> ...our results give: ... (3) a provable advantage of chain-of-thought, exhibiting a task that becomes exponentially easier with chain-of-thought.
It would be good to also prove that there is no task that becomes exponentially harder with chain-of-thought.[1] https://parameterfree.com/2020/12/06/neural-network-maybe-ev...
It sure looks and smells like good work, so I've added it to my reading list.
Nowadays I feel like my reading list is growing faster than I can go through it.
It sometimes sucks being in ML with 'only' a CS background. Feels like all the math and physics grads are running around having fun with their fancy mathematics, while I stand here, feeling dimwitted.
If the premise and conclusion don’t make sense on fundamentals the math isn’t likely to fix it. Most lines are literally equals signs - just walking you through some equivalencies as proof. A large statement saying “If ABC, then … (and then … and then … and then …) and finally XYZ”
The middle ‘and then’s aren’t really that important if the conclusion XYZ isn’t interesting. Or much more commonly, the ABC premise is false anyway so who cares.

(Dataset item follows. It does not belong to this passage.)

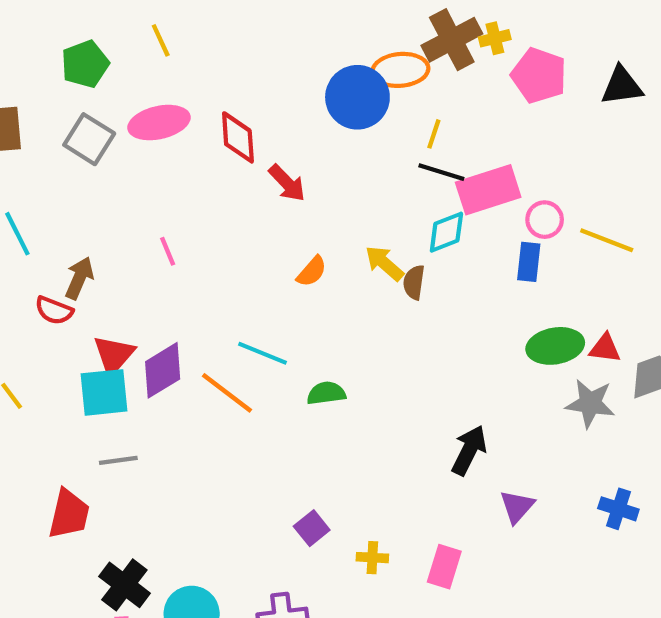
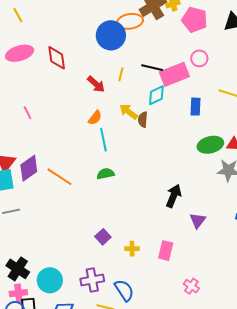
yellow line: (434, 134) -> (121, 74), moved
red arrow: (287, 183) -> (96, 84), moved
pink circle: (545, 220) -> (199, 58), moved
cyan line: (262, 353) -> (103, 140), moved, turned 60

Most readers I’d wager are not sitting here deciphering opaque gradient derivations every single paper. Just skip it unless it proves worthy
If you really want to go deep on a topic in ML, take a subtopic paper and read related works until you can connect the basics to the paper. This consists of not only writing down the math but also coding the concepts. ML students go through this process when they choose a topic and start working on it. Focus on one topic and learn it. Present it to yourself or others. Find holes in the literature and try exploring them. Science!

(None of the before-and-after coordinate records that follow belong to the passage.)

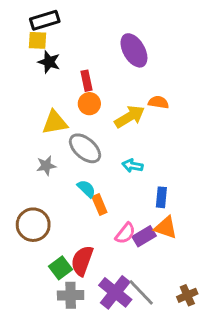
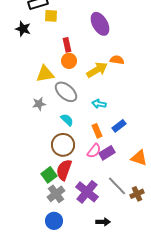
yellow square: (37, 40) -> (51, 16), moved
black star: (49, 62) -> (23, 29), moved
blue rectangle: (161, 197) -> (119, 126), turned 48
orange rectangle: (99, 205) -> (97, 131), moved
brown circle: (33, 225) -> (63, 145), moved
orange triangle: (166, 228) -> (139, 158), moved
gray line: (141, 292) -> (117, 186), moved
gray cross: (71, 295) -> (56, 194), turned -36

1. Depth is more important than breadth for making transformers smarter. That is, for a given size of model it will be more powerful with more, smaller layers than it would be with less, bigger ones. Interestingly, Mistral just updated their small model yesterday with a big reduction in layers in order to improve performance. Among the many ways they say it more technically they do say directly "depth plays a more critical role than width in reasoning and composition tasks".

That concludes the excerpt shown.